TASK STATEMENT
Beginning with the line below that contains "Image resolution: width=379, height=2576." and ending with the line that contains "ΤΑΞΙΔΙ ΣΤΙΣ ΧΩΡΕΣ ΤΗΣ ΠΡΩΗΝ ΓΙΟΥΓΚΟΣΛΑΒΙΑΣ-Ε΄ ΚΡΟΑ...", copy every line exactly. Copy nothing else.

SUPPLIED DATA
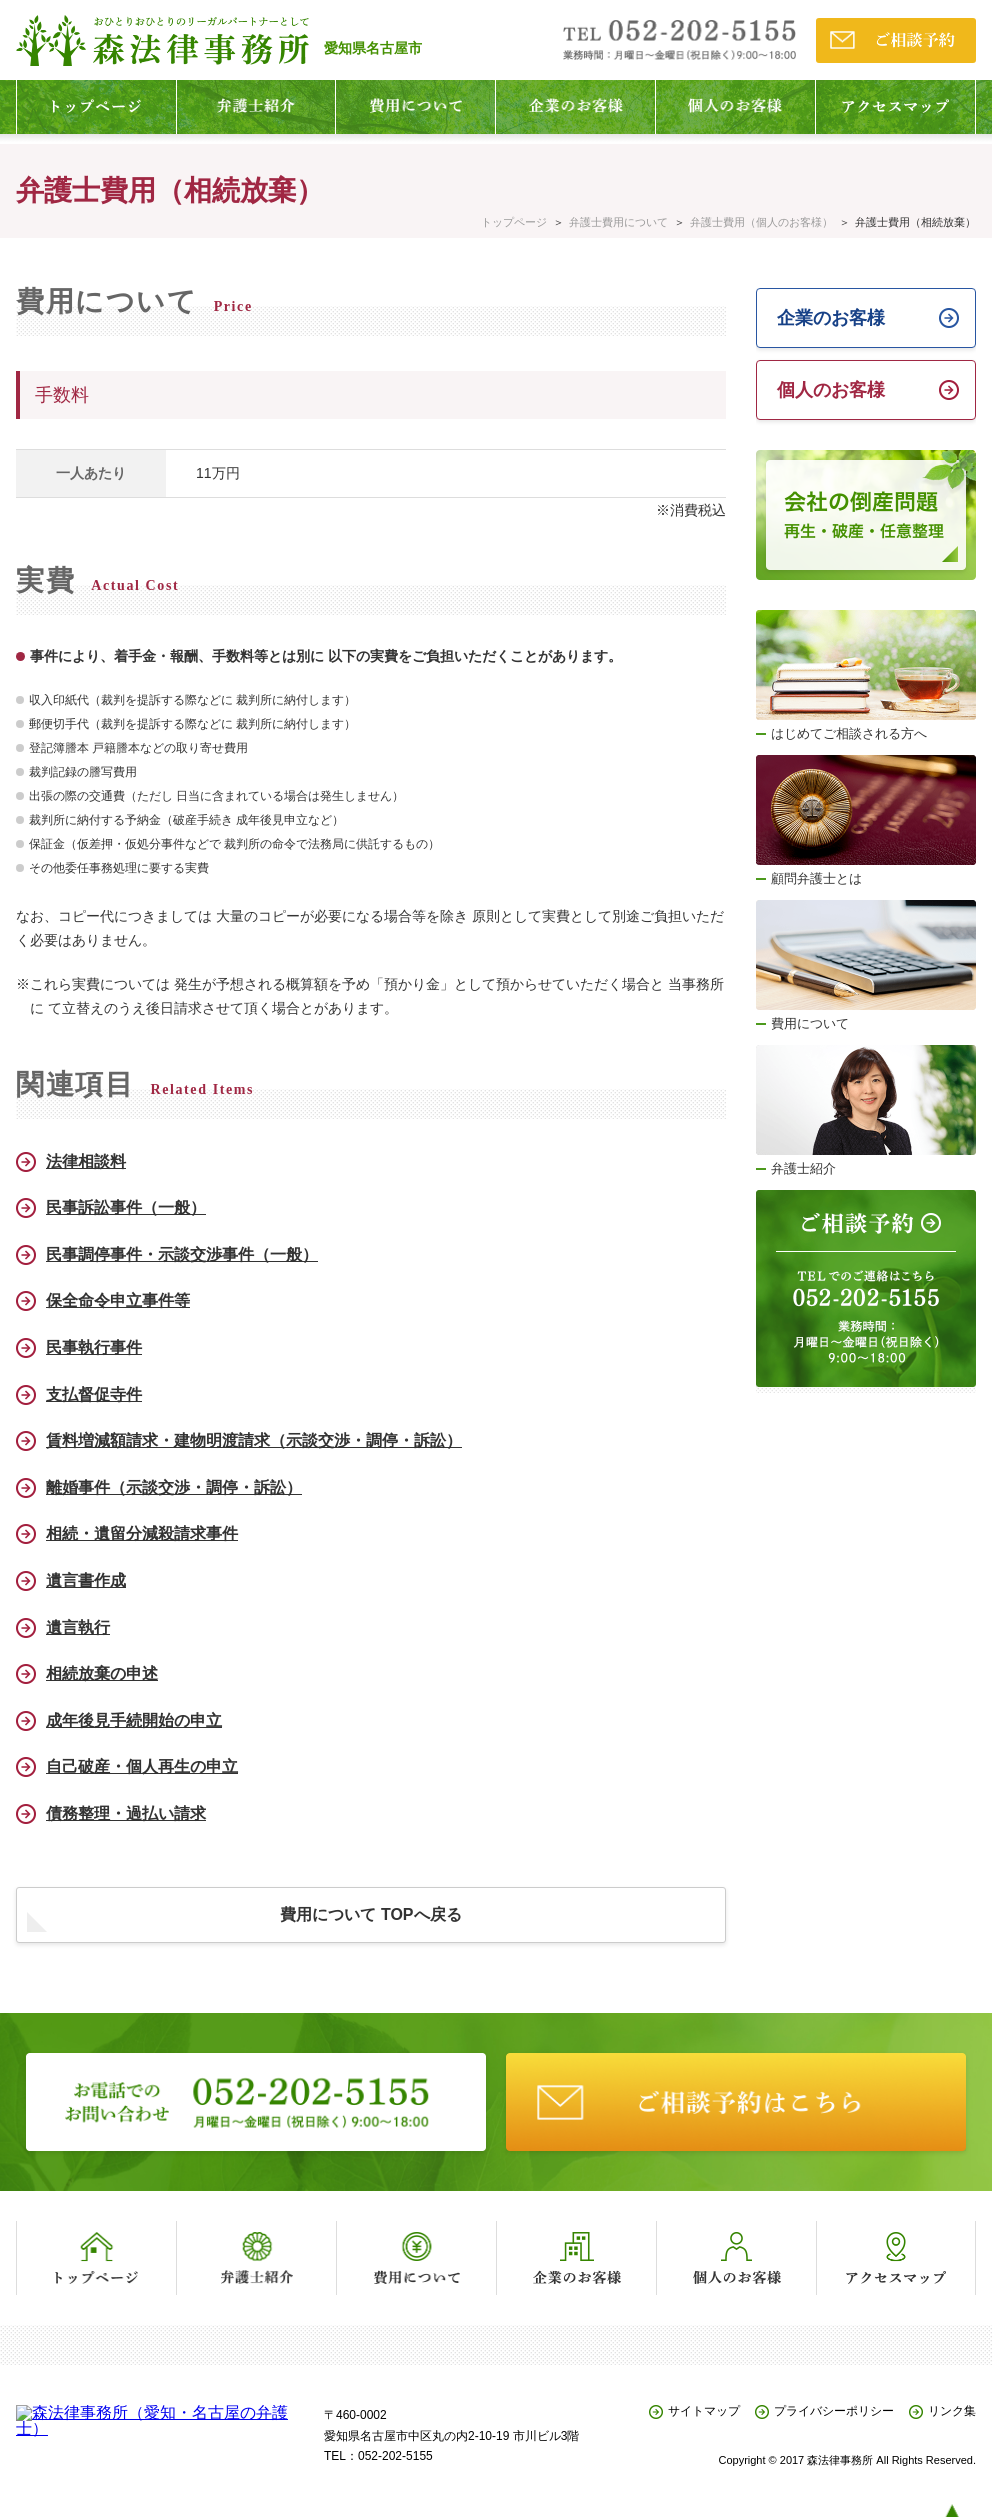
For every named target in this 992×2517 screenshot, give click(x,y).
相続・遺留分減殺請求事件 (142, 1533)
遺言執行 (78, 1627)
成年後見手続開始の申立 (134, 1720)
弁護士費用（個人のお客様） (761, 222)
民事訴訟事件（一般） (126, 1207)
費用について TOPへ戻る (370, 1914)
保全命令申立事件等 (118, 1300)
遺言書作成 (86, 1580)
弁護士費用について (618, 222)
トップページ (514, 222)
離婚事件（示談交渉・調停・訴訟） (174, 1487)
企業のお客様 (831, 318)
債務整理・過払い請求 (126, 1813)
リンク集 (952, 2411)
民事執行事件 (94, 1347)
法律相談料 (86, 1161)
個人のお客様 (831, 390)
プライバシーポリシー (834, 2411)
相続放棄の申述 (102, 1673)
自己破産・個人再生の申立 (142, 1766)
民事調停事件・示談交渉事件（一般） (182, 1254)
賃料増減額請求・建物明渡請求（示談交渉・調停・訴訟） (254, 1440)
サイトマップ (704, 2411)
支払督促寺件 (94, 1394)
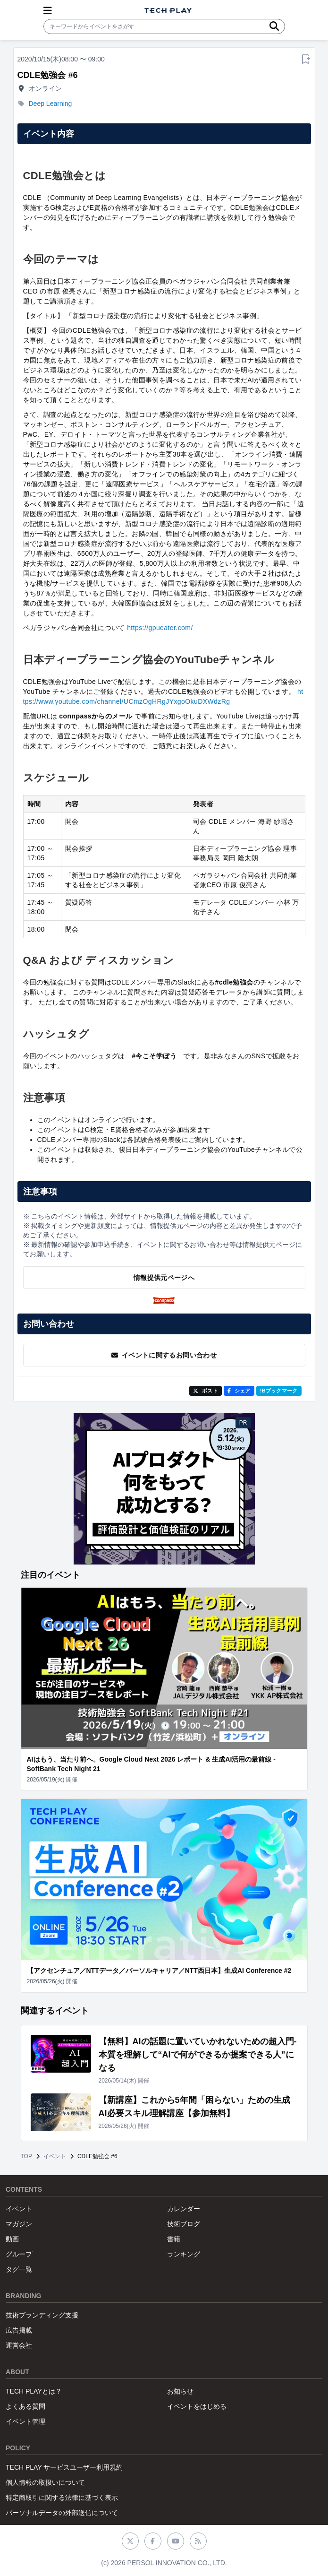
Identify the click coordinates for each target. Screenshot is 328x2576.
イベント (54, 2156)
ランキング (183, 2254)
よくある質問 (25, 2406)
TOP (26, 2156)
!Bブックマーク (279, 1390)
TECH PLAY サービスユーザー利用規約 (64, 2467)
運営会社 (19, 2345)
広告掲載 (19, 2330)
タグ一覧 (19, 2269)
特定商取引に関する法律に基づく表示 (62, 2497)
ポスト (205, 1390)
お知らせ (180, 2391)
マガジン (19, 2224)
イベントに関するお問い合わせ (164, 1355)
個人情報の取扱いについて (45, 2482)
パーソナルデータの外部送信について (62, 2512)
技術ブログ (183, 2224)
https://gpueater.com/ (160, 627)
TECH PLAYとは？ (34, 2391)
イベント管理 (25, 2421)
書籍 (173, 2239)
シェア (239, 1390)
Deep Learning (50, 103)
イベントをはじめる (197, 2406)
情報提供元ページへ (164, 1277)
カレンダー (183, 2209)
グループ (19, 2254)
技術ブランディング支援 (42, 2315)
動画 (12, 2239)
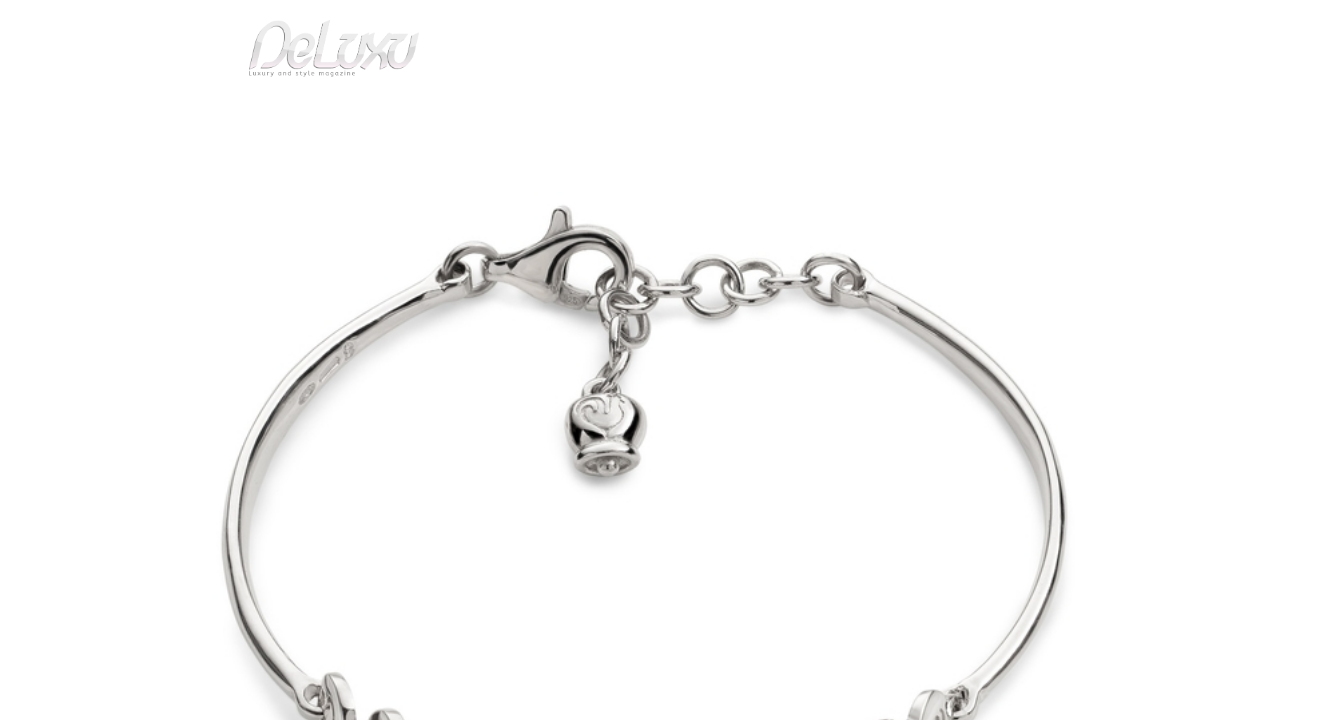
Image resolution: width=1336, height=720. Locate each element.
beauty (664, 114)
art (259, 163)
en (1118, 24)
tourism (1022, 114)
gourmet (1108, 114)
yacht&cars (831, 114)
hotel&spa (923, 114)
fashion (752, 114)
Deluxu (210, 163)
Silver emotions (333, 163)
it (1053, 24)
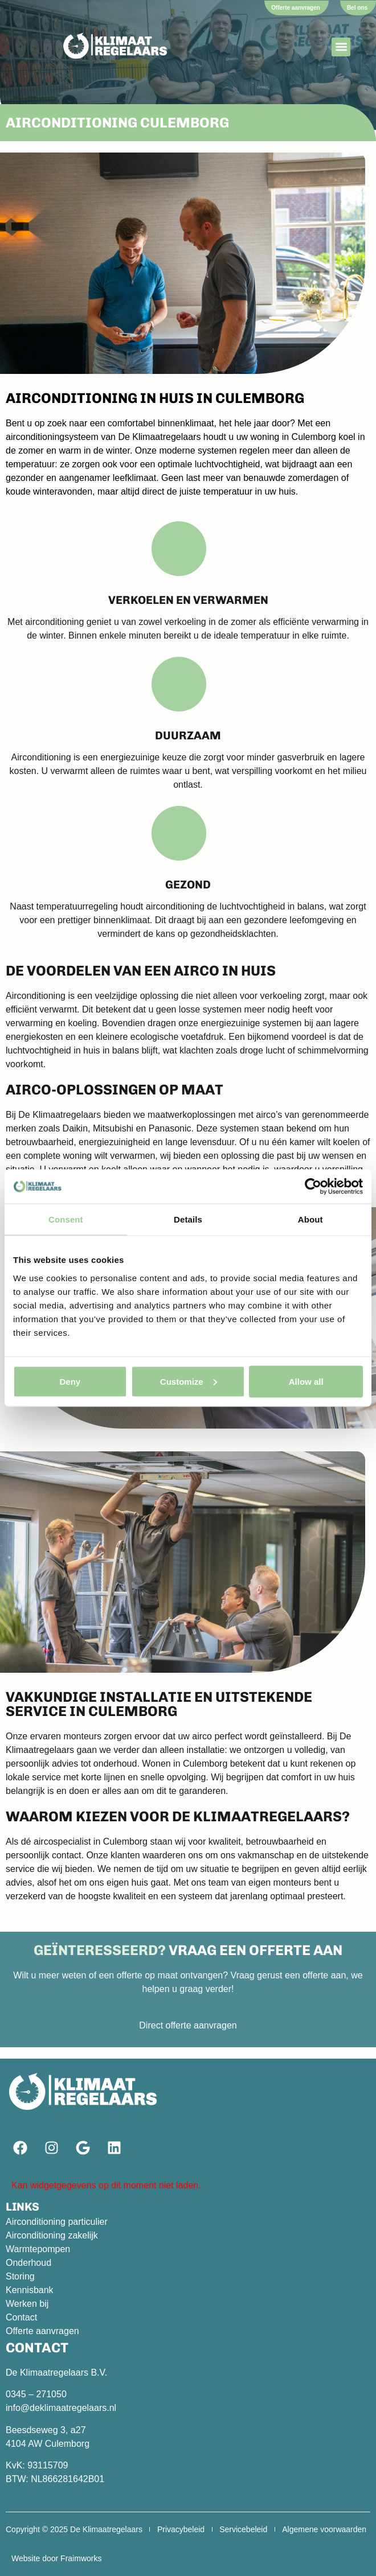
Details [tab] (188, 1219)
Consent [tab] (65, 1219)
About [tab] (310, 1219)
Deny (69, 1381)
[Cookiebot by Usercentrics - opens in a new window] (313, 1186)
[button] (341, 47)
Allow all (306, 1381)
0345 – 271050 (36, 2394)
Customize (188, 1381)
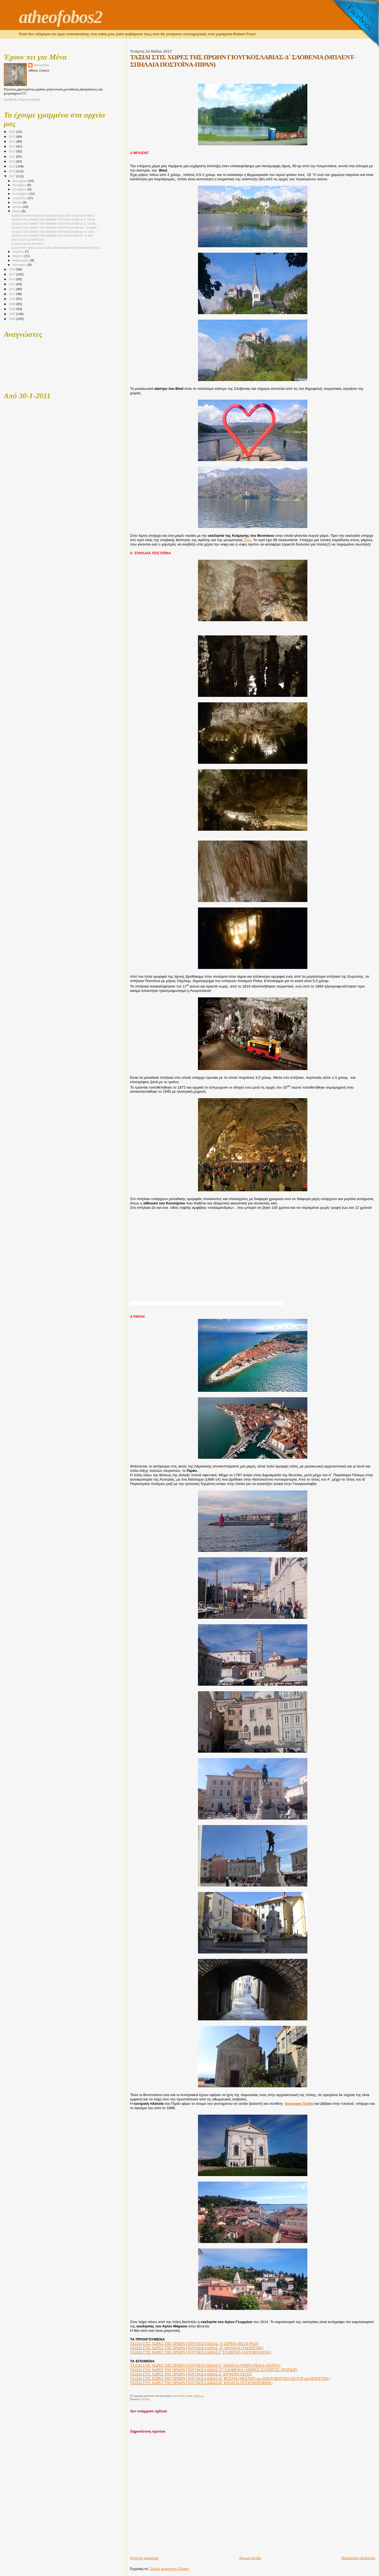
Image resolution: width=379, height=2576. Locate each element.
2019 (12, 166)
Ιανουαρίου (20, 265)
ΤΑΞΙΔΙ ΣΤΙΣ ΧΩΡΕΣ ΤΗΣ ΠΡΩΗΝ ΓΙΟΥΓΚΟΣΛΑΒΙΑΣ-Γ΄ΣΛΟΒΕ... (55, 227)
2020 (12, 161)
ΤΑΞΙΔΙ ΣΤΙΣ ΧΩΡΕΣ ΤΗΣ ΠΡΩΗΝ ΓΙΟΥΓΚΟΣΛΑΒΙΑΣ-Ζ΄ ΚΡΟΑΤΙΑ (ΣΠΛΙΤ (191, 2374)
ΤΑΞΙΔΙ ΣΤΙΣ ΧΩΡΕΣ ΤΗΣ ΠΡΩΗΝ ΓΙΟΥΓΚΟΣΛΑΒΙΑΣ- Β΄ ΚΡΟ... (54, 231)
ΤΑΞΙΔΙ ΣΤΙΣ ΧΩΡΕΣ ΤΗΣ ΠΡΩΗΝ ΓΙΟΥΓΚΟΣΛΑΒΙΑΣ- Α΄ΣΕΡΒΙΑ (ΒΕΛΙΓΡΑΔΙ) (194, 2344)
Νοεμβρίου (19, 185)
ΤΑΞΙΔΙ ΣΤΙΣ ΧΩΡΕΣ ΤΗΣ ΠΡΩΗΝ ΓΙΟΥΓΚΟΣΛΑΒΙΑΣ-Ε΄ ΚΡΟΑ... (54, 219)
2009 (12, 304)
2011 (12, 294)
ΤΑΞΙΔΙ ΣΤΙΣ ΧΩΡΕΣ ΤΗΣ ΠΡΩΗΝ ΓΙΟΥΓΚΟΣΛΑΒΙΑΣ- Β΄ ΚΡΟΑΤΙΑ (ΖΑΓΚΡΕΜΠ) (197, 2348)
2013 (12, 284)
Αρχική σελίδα (250, 2558)
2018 (12, 171)
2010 (12, 299)
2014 (12, 279)
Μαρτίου (18, 256)
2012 (12, 289)
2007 (12, 314)
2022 (12, 151)
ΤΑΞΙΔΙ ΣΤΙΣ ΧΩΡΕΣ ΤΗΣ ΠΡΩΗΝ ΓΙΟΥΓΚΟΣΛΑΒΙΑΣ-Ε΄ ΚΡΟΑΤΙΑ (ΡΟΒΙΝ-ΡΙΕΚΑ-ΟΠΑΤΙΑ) (205, 2365)
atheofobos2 (60, 17)
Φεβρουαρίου (21, 260)
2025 (12, 136)
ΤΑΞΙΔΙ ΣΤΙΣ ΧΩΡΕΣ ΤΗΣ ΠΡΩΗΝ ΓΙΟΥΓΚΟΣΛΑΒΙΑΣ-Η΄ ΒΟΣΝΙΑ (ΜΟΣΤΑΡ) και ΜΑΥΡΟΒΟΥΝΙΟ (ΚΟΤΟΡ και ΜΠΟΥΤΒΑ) (230, 2379)
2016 (12, 269)
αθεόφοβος (41, 65)
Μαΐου (17, 211)
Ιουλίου (17, 202)
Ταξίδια (145, 2399)
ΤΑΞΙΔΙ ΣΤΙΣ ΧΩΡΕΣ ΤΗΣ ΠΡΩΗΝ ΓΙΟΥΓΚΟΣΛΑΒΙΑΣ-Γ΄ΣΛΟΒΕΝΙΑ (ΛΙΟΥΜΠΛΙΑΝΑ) (200, 2352)
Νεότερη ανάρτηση (144, 2558)
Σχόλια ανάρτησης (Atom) (169, 2569)
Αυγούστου (20, 198)
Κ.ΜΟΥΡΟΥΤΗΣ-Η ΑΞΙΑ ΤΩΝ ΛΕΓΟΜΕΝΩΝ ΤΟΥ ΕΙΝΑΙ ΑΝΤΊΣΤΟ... (56, 247)
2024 (12, 141)
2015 (12, 274)
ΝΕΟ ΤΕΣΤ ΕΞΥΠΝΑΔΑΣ (28, 239)
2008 (12, 309)
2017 (12, 176)
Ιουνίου (17, 207)
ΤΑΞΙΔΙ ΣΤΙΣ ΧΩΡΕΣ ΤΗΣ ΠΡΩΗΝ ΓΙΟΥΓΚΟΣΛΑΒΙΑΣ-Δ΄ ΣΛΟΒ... (54, 223)
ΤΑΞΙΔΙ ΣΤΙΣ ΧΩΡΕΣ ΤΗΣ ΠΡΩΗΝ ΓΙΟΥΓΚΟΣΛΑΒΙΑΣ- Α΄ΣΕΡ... (53, 235)
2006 (12, 319)
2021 (12, 156)
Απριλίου (18, 252)
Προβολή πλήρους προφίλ (22, 99)
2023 (12, 146)
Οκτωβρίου (20, 189)
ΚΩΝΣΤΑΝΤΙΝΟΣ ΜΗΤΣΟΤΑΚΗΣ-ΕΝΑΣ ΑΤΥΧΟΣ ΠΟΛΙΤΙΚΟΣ (52, 215)
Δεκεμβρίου (20, 181)
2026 (12, 132)
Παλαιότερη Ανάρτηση (358, 2558)
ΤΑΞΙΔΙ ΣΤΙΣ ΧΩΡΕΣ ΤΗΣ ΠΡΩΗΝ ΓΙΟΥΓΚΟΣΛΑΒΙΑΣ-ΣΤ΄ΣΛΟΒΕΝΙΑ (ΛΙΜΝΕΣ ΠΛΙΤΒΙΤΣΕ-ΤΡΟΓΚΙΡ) (213, 2370)
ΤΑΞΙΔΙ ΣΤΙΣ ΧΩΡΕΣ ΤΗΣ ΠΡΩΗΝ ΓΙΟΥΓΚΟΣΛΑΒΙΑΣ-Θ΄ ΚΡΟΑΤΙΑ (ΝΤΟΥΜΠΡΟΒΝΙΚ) (201, 2383)
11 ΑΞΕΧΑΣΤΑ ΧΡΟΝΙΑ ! (27, 243)
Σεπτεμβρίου (20, 194)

TASK OUTPUT
Image resolution: width=379, height=2576. Locate each element.
2019 (12, 166)
Ιανουαρίου (20, 265)
ΤΑΞΙΔΙ ΣΤΙΣ ΧΩΡΕΣ ΤΗΣ ΠΡΩΗΝ ΓΙΟΥΓΚΟΣΛΑΒΙΑΣ-Γ΄ΣΛΟΒΕ... (55, 227)
2020 (12, 161)
ΤΑΞΙΔΙ ΣΤΙΣ ΧΩΡΕΣ ΤΗΣ ΠΡΩΗΝ ΓΙΟΥΓΚΟΣΛΑΒΙΑΣ-Ζ΄ ΚΡΟΑΤΙΑ (ΣΠΛΙΤ (191, 2374)
ΤΑΞΙΔΙ ΣΤΙΣ ΧΩΡΕΣ ΤΗΣ ΠΡΩΗΝ ΓΙΟΥΓΚΟΣΛΑΒΙΑΣ- Β΄ ΚΡΟ... (54, 231)
ΤΑΞΙΔΙ ΣΤΙΣ ΧΩΡΕΣ ΤΗΣ ΠΡΩΗΝ ΓΙΟΥΓΚΟΣΛΑΒΙΑΣ- Α΄ΣΕΡΒΙΑ (ΒΕΛΙΓΡΑΔΙ) (194, 2344)
Νοεμβρίου (19, 185)
ΤΑΞΙΔΙ ΣΤΙΣ ΧΩΡΕΣ ΤΗΣ ΠΡΩΗΝ ΓΙΟΥΓΚΟΣΛΑΒΙΑΣ-Ε΄ ΚΡΟΑ... (54, 219)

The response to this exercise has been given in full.